■ Exercise details ■
Look for the string "that" in the material below. Copy every line where you find it.
────────────────────
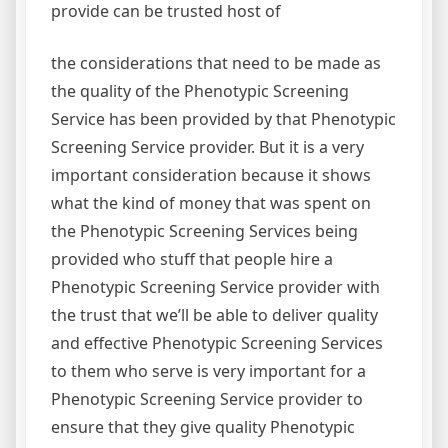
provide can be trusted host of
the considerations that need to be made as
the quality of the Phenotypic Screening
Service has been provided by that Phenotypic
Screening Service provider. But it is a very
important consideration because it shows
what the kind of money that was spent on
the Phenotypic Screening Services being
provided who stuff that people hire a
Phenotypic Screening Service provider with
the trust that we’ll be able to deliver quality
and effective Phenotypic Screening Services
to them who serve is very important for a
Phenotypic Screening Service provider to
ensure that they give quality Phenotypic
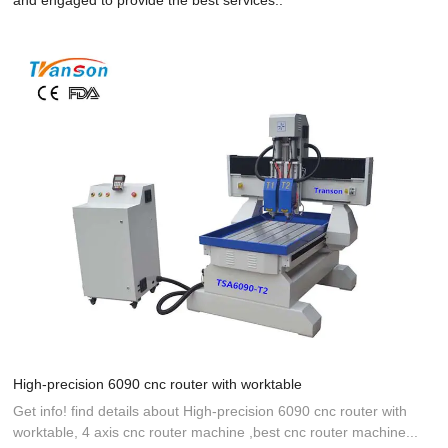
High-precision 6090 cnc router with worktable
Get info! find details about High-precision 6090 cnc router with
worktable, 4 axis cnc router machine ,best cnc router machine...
────────────────────
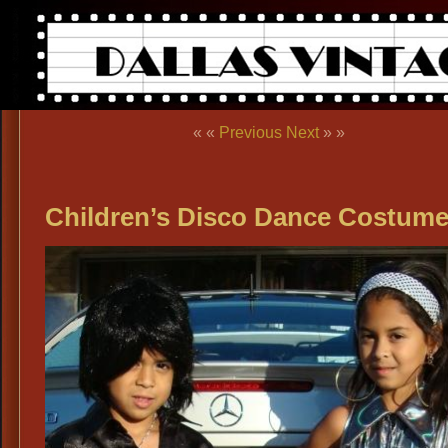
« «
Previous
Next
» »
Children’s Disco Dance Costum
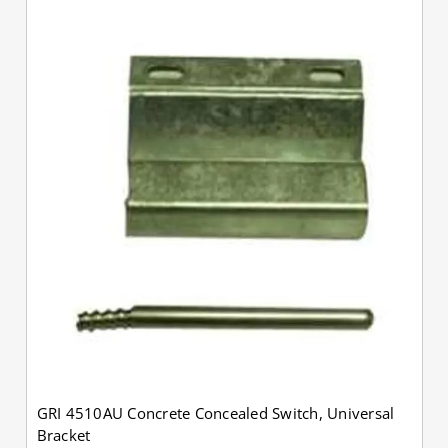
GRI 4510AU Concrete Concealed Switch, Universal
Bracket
────────────────────
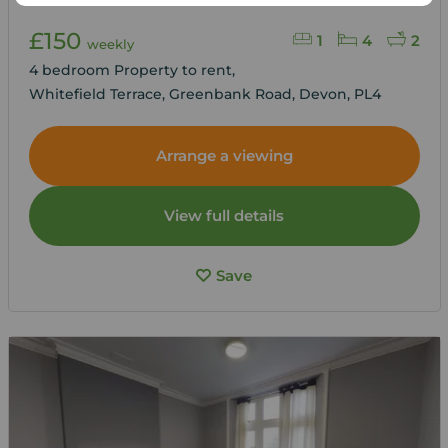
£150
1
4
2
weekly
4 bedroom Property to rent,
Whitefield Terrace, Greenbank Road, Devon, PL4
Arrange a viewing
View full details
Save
────────────────────
■ Solution for this task ■
the considerations that need to be made as
Service has been provided by that Phenotypic
what the kind of money that was spent on
provided who stuff that people hire a
the trust that we’ll be able to deliver quality
ensure that they give quality Phenotypic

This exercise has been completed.